Advantame vs Recombinant Bovine Growth Hormone: which is worse?

What is Advantame?

Advantame is the newest FDA-approved synthetic sweetener, approved in 2014. Like neotame, it is a structural derivative of aspartame but with a vanillin-derived substituent. It is approximately 20,000 times sweeter than sucrose — the most potent sweetener currently approved for food use in the US.

What is Recombinant Bovine Growth Hormone?

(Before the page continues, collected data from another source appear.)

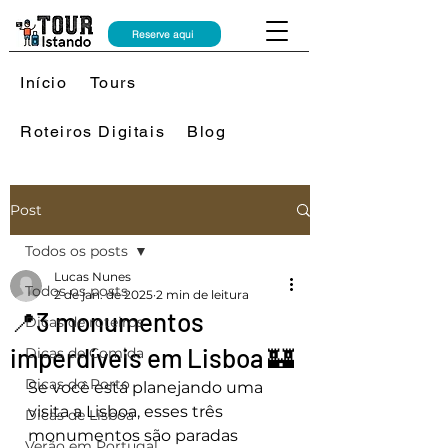
Reserve aqui
Início
Tours
Roteiros Digitais
Blog
Post
Todos os posts
Lucas Nunes
Todos os posts
2 de jan. de 2025
2 min de leitura
📍3 monumentos
Dicas de roteiros
imperdíveis em Lisboa 🏰
Dicas de Comida
Dicas do Porto
Se você está planejando uma 
visita a Lisboa, esses três 
Dicas de Lisboa
monumentos são paradas 
Verão em Portugal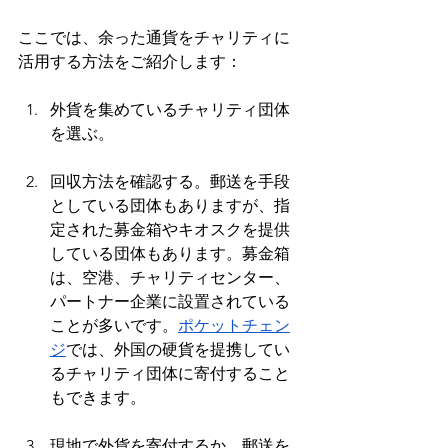
ここでは、余った通貨をチャリティに
活用する方法をご紹介します：
外貨を集めているチャリティ団体
を選ぶ。
回収方法を確認する。郵送を手段
としている団体もありますが、指
定された募金箱やキオスクを提供
している団体もあります。募金箱
は、空港、チャリティセンター、
パートナー企業に設置されている
ことが多いです。
ポケットチェン
ジ
では、外国の硬貨を提携してい
るチャリティ団体に寄付すること
もできます。
現地で外貨を寄付するか、郵送を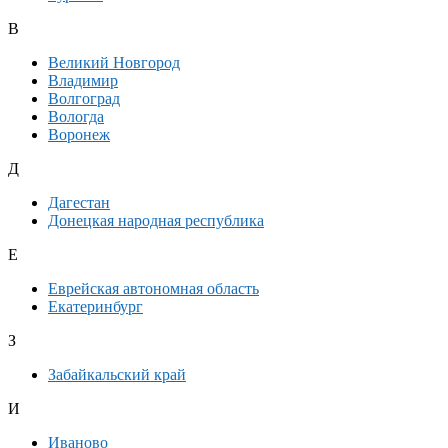
В
Великий Новгород
Владимир
Волгоград
Вологда
Воронеж
Д
Дагестан
Донецкая народная республика
Е
Еврейская автономная область
Екатеринбург
З
Забайкальский край
И
Иваново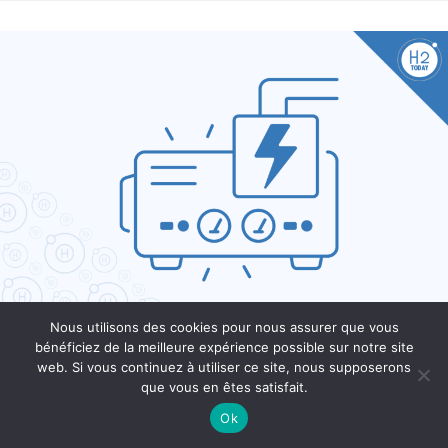
Nous utilisons des cookies pour nous assurer que vous
Caterpillar se lance dans le groupe
bénéficiez de la meilleure expérience possible sur notre site
web. Si vous continuez à utiliser ce site, nous supposerons
électrogène à hydrogène
que vous en êtes satisfait.
Ok
Laurent Meillaud
02/09/2021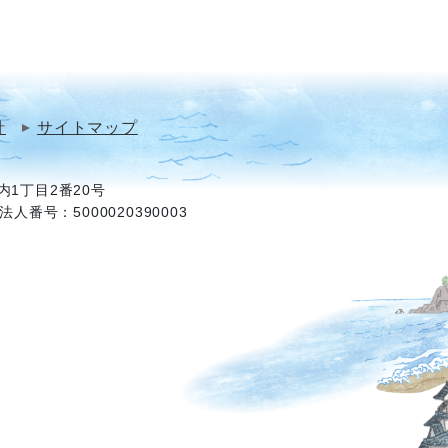
針
サイトマップ
1丁目2番20号
法人番号：5000020390003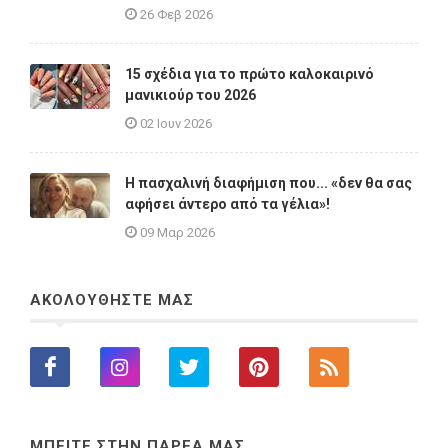
26 Φεβ 2026
15 σχέδια για το πρώτο καλοκαιρινό
μανικιούρ του 2026
02 Ιουν 2026
Η πασχαλινή διαφήμιση που... «δεν θα σας
αφήσει άντερο από τα γέλια»!
09 Μαρ 2026
ΑΚΟΛΟΥΘΗΣΤΕ ΜΑΣ
ΜΠΕΙΤΕ ΣΤΗΝ ΠΑΡΕΑ ΜΑΣ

Recombinant bovine growth hormone (rBGH), also called recombinant bovine somatotropin (rBST), is a synthetically produced version of the naturally occurring cattle growth hormone, manufactured using genetically engineered E. coli bacteria. Injected into dairy cows, it increases milk production by 10-15%. It was FDA-approved in 1993 under the brand name Posilac (originally Monsanto, later Elanco).

Documented risks

Advantame: Advantame is the newest approved high-intensity sweetener with the least post-approval safety data. The FDA approval was based on extensive pre-market animal studies showing no significant toxicity, carcinogenicity, reproductive toxicity, or neurotoxicity at relevant doses. EFSA approved it for EU use in 2014, finding no safety concerns based on the submitted data. Like other synthetic sweeteners, advantame has not been studied for long-term effects in large human populations post-approval. The same gut microbiome and glucose tolerance concerns raised for other sweeteners (aspartame, sucralose, acesulfame K) have not been specifically studied for advantame, though the class-wide concerns are relevant. Given its 2014 approval date, independent long-term safety studies are still limited.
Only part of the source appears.